> **TRY IT**
Print out the entries that follow exactly, missing none.

========================================

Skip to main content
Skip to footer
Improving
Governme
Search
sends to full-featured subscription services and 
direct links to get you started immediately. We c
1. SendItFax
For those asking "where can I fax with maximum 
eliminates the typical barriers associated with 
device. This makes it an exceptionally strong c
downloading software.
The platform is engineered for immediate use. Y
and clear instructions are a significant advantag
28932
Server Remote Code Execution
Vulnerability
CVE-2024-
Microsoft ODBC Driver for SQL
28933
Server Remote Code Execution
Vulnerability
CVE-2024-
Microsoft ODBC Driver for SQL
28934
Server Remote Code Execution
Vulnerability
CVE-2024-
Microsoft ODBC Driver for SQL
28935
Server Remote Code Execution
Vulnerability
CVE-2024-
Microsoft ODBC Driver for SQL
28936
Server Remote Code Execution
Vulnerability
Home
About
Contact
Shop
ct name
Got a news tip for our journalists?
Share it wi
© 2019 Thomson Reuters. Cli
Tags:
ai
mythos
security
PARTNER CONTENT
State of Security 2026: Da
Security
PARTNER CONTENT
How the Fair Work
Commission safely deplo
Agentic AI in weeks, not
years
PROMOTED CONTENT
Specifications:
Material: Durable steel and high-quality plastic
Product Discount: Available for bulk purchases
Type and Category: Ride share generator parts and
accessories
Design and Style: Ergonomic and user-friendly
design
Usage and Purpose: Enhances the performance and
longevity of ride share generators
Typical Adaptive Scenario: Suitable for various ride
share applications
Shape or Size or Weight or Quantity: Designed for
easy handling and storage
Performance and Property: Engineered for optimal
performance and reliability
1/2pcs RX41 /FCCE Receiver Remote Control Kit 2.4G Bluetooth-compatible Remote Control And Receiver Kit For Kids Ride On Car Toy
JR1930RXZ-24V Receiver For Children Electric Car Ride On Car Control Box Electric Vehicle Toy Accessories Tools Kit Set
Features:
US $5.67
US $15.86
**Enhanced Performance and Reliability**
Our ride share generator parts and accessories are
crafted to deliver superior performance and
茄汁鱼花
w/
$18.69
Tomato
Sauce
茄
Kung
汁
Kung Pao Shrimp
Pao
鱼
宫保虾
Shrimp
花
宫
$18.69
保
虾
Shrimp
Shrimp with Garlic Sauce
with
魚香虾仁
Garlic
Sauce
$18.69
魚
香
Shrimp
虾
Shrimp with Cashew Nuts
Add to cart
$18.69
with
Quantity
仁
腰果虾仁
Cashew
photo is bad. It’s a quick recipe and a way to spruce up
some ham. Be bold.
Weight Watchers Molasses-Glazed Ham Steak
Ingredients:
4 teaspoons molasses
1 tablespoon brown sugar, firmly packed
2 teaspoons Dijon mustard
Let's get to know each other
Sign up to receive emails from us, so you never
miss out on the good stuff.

========================================

> **EXERCISE SOLUTION**
Skip to main content
Skip to footer
Improving
Governme
Search
sends to full-featured subscription services and 
direct links to get you started immediately. We c
1. SendItFax
For those asking "where can I fax with maximum 
eliminates the typical barriers associated with 
device. This makes it an exceptionally strong c
downloading software.
The platform is engineered for immediate use. Y
and clear instructions are a significant advantag
28932
Server Remote Code Execution
Vulnerability
CVE-2024-
Microsoft ODBC Driver for SQL
28933
Server Remote Code Execution
Vulnerability
CVE-2024-
Microsoft ODBC Driver for SQL
28934
Server Remote Code Execution
Vulnerability
CVE-2024-
Microsoft ODBC Driver for SQL
28935
Server Remote Code Execution
Vulnerability
CVE-2024-
Microsoft ODBC Driver for SQL
28936
Server Remote Code Execution
Vulnerability
Home
About
Contact
Shop
ct name
Got a news tip for our journalists?
Share it wi
© 2019 Thomson Reuters. Cli
Tags:
ai
mythos
security
PARTNER CONTENT
State of Security 2026: Da
Security
PARTNER CONTENT
How the Fair Work
Commission safely deplo
Agentic AI in weeks, not
years
PROMOTED CONTENT
Specifications:
Material: Durable steel and high-quality plastic
Product Discount: Available for bulk purchases
Type and Category: Ride share generator parts and
accessories
Design and Style: Ergonomic and user-friendly
design
Usage and Purpose: Enhances the performance and
longevity of ride share generators
Typical Adaptive Scenario: Suitable for various ride
share applications
Shape or Size or Weight or Quantity: Designed for
easy handling and storage
Performance and Property: Engineered for optimal
performance and reliability
1/2pcs RX41 /FCCE Receiver Remote Control Kit 2.4G Bluetooth-compatible Remote Control And Receiver Kit For Kids Ride On Car Toy
JR1930RXZ-24V Receiver For Children Electric Car Ride On Car Control Box Electric Vehicle Toy Accessories Tools Kit Set
Features:
US $5.67
US $15.86
**Enhanced Performance and Reliability**
Our ride share generator parts and accessories are
crafted to deliver superior performance and
茄汁鱼花
w/
$18.69
Tomato
Sauce
茄
Kung
汁
Kung Pao Shrimp
Pao
鱼
宫保虾
Shrimp
花
宫
$18.69
保
虾
Shrimp
Shrimp with Garlic Sauce
with
魚香虾仁
Garlic
Sauce
$18.69
魚
香
Shrimp
虾
Shrimp with Cashew Nuts
Add to cart
$18.69
with
Quantity
仁
腰果虾仁
Cashew
photo is bad. It’s a quick recipe and a way to spruce up
some ham. Be bold.
Weight Watchers Molasses-Glazed Ham Steak
Ingredients:
4 teaspoons molasses
1 tablespoon brown sugar, firmly packed
2 teaspoons Dijon mustard
Let's get to know each other
Sign up to receive emails from us, so you never
miss out on the good stuff.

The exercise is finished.